Suzanne and Society

14 08 2011

Category; Criminal Law, Politics

© Getty

Someone I’ll call Suzanne was on my mind recently, while society watched, horrified, as the certainty of order disappeared.

Throughout Britain, smiling as they smashed in shops to take what they felt like or simply burn the place down, I saw lots of Suzannes.

I first met Suzanne because she’d been charged with theft. The childrens’ home she lived in, or rather was based in, had called the police after she had demanded a pound for an ice-cream and, when they had refused because of some rule infraction, she had gone and taken the pound anyway. They called the police because she took a pound. And the police came. And they arrested her. And the CPS charged her. And she was sent to court. Because she stole a pound for an ice-cream.

She was fifteen and faced a slew of charges relating to similar petty offences; stealing things, breaking things, hitting and spitting at the police arresting her, that sort of thing. School was a distant memory, she’d disappear for days at a time. Older men had put her on the game. Her mother, who had been unable to cope with her, came to every hearing.

Suzanne taught me how profoundly society was failing her generation. Agencies and systems processed her with none really taking any responsibility.
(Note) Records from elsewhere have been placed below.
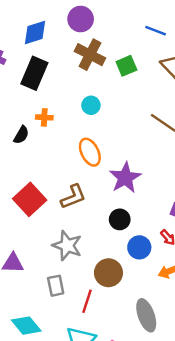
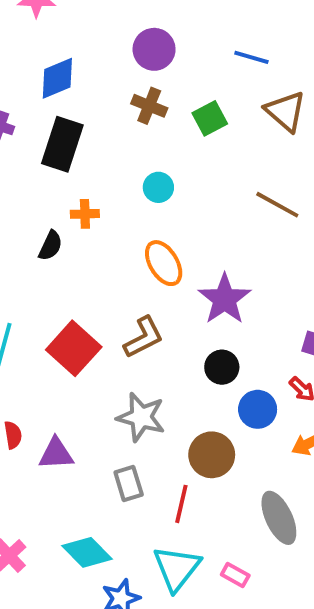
purple circle: (81, 19) -> (154, 49), moved
brown cross: (90, 55) -> (149, 106), size x0.7

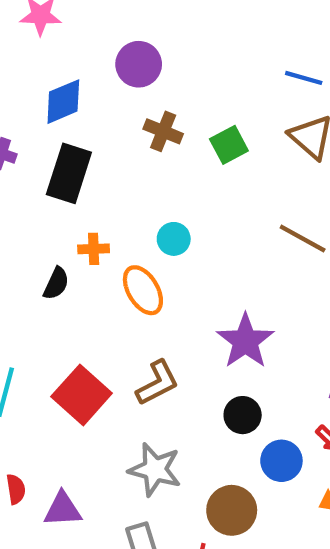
purple circle: (154, 49) -> (139, 64), moved
blue line: (251, 57) -> (304, 78), moved
cyan circle: (158, 187) -> (174, 239), moved
orange ellipse: (164, 263) -> (143, 290), moved

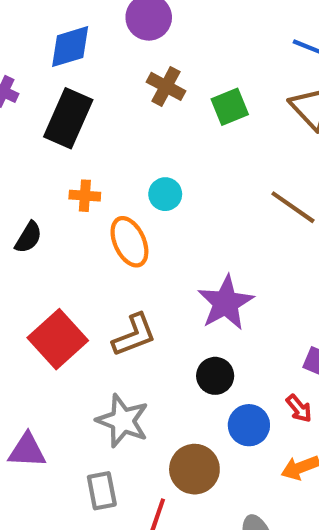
black semicircle: (56, 283) -> (28, 237), moved

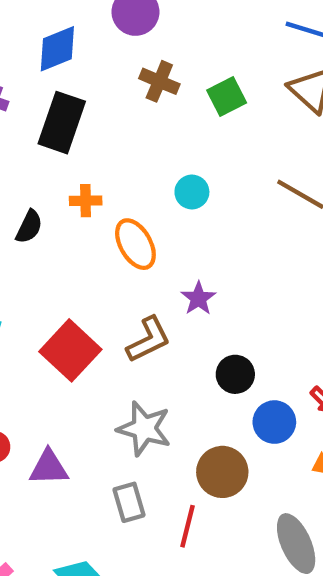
cyan circle: (165, 194) -> (192, 192), moved
black semicircle: (28, 237) -> (29, 227), moved
purple star: (226, 303) -> (198, 298), moved, size x0.6

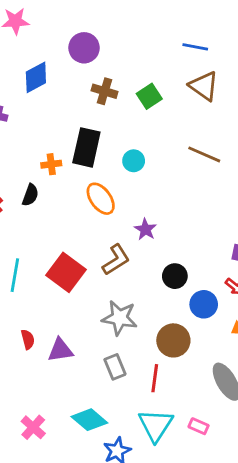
black rectangle: (62, 123) -> (86, 147), moved
orange cross: (86, 201) -> (51, 164), moved

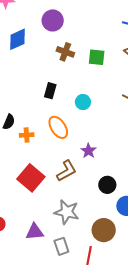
green square: (149, 96) -> (97, 57), turned 36
black rectangle: (86, 147) -> (50, 91), size x0.6
orange cross: (51, 164) -> (27, 135), moved
purple triangle: (60, 350) -> (35, 232), moved

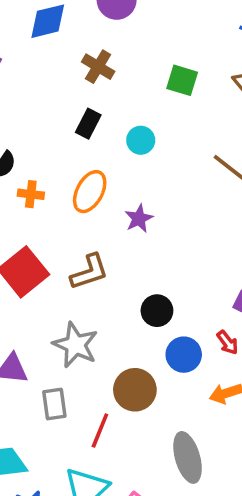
brown cross: (65, 52) -> (98, 67), moved
cyan circle: (83, 102) -> (141, 140), moved
orange ellipse: (58, 127) -> (90, 192), turned 50
purple star: (89, 151) -> (139, 219), moved

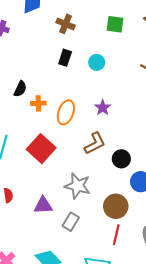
orange ellipse: (90, 192) -> (66, 112), moved
brown L-shape: (89, 272) -> (95, 143), moved
gray rectangle: (54, 404) -> (71, 222), turned 48
red line: (100, 431) -> (116, 235), moved

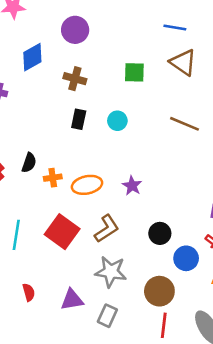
purple star: (103, 108) -> (132, 186), moved
orange ellipse: (66, 112) -> (87, 185), turned 65
brown L-shape: (95, 143) -> (107, 229), moved

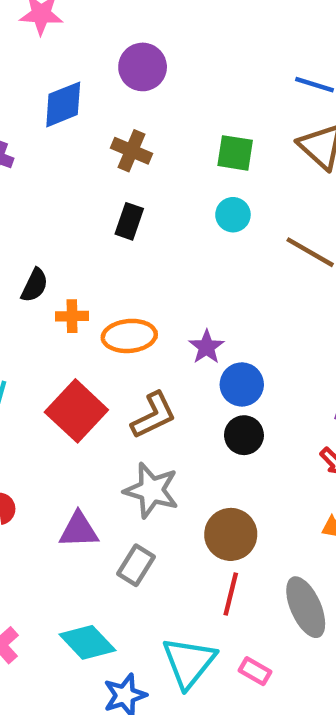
cyan circle: (117, 121) -> (233, 215), moved
blue circle: (186, 258) -> (242, 384), moved

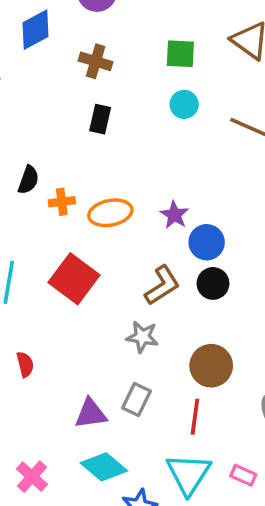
brown L-shape: (154, 415) -> (162, 285), moved
gray star: (151, 490) -> (142, 337), size x0.7
purple triangle: (79, 530) -> (91, 414), moved
red line: (231, 594) -> (195, 417), moved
Social services became an adjunct to school, police to both and the courts to society. It wasn’t a lack of money; it was a lack of will and fixed purpose. The welfare of this girl, and, through that the welfare of society. That was the fixed purpose we should have all focused on, but targets, rights, careers and getting through the day got in the way of that.

She didn’t care when the police were called when she had a tantrum or stole a pound. It got her attention; isn’t that what tantrums are for? She didn’t care about going to court, where she met up with friends and was the centre of attention, she didn’t care about custody. She didn’t care about anything much.

If she’d thought about it she’d probably have taken delight in the thousands and thousands of pounds society spent on her misbehaviour, on getting her assessed, accommodated, arrested and tried. Agencies hobbled by targets and procedures, a confrontational legal system where rights and requirements trumped the best interests of a girl. A girl processed by the systems that society provides rather than concentrating on what she needed. And the hundreds of thousands like her.

A system that wasn’t working for her, for all the individuals whose jobs brought them into contact with her, or society in general.